Edgcumbe, Richard (1764-1839) (DNB00)
|←Edgcumbe, Richard (1716-1761)||Dictionary of National Biography, 1885-1900, Volume 16
Edgcumbe, Richard (1764-1839)
|Edgeworth De Firmont, Henry Essex→|
EDGCUMBE, RICHARD, second Earl of Mount-Edgcumbe (1764–1839), only child of George, the first earl [q. v.], was born on 13 Sept. 1764. He was educated at Christ Church, Oxford, of which university he was created a D.C.L. in 1793. As Viscount Valletort he represented the borough of Fowey in the tory interest from 1786 to 1795, when, on the death of his father, he was elevated to the peerage. At the same time he was appointed to succeed his father as lord-lieutenant and custos rotulorum of the county of Cornwall. In March 1808 he was appointed captain of the band of gentlemen pensioners, and was sworn of the privy council. He held the captaincy until 1812.
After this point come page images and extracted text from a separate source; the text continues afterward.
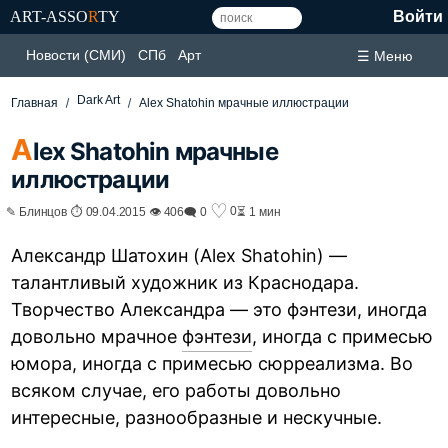
ART-ASSO
R
TY
Войти
Новости (СМИ)
СПб
Арт
☰ Меню
Dark Art
Главная
Alex Shatohin мрачные иллюстрации
A
lex Shatohin мрачные
иллюстрации
♡
0
✎ Блинцов ⏱ 09.04.2015 👁 406
🗨 0
⏳ 1 мин
Александр Шатохин (Alex Shatohin) —
талантливый художник из Краснодара.
Творчество Александра — это фэнтези, иногда
довольно мрачное
фэнтези
, иногда с примесью
юмора, иногда с примесью сюрреализма. Во
всяком случае, его работы довольно
интересные, разнообразные и нескучные.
Mount-Edgcumbe was a man of artistic tastes. Cyrus Redding, in his ‘Fifty Years' Recollections,’ harshly and unjustly describes him at p. 175 of vol. i. as ‘a mere fribble, exhibiting little above the calibre of an opera connoisseur, with something of the mimic.’ He seems, indeed, to have been in great request as an amateur actor (Leslie and Taylor, Life of Sir Joshua Reynolds, ii. 76, 77, 508, and the Journal and Correspondence of Miss Berry, ii. 110, 114, who preserves a clever prologue written by him for the theatricals at Strawberry Hill in 1800). He also wrote, at first for private circulation, some amusing and discriminating ‘Musical Reminiscences of an Old Amateur; chiefly respecting the Italian Opera in England for fifty years, from 1793 to 1823.’ The second edition, published anonymously, appeared in 1827; the third, to which he appended his name, in 1828; and the fourth, ‘continued to the present times, and including the Festival at Westminster Abbey,’ in 1834. The merits of the little book are recognised in the ‘Athenæum’ of 22 Nov. 1834. Mount-Edgcumbe records the interesting fact that he composed an opera on the ‘Zenobia’ of Metastasio, which was performed on the occasion of Banti's benefit in 1800 (pp. 82–3 of the fourth edition), but the score has not been preserved.
Mount-Edgcumbe died, 26 Sept. 1839, at Richmond, and was buried in Petersham churchyard (Brayley, History of Surrey, iii. 132). He married on 21 Feb. 1789 Lady Sophia Hobart, third daughter of John, second earl of Buckinghamshire, who died on 17 Aug. 1806, and was succeeded by his eldest son, Ernest Augustus, third earl of Mount Edgcumbe, born in 1797, died in 1861, the author of some interesting ‘Extracts from Journals kept during the Revolutions at Rome and Palermo’ (1849, 2nd edit. 1850).
Reynolds painted Mount-Edgcumbe's portrait in 1774; the original is now in the Mount-Edgcumbe collection, and was engraved by Dickinson.[Boase and Courtney's Bibliotheca Cornubiensis, i. 131, iii. 1168; Gent. Mag. xii. 540 (1839).]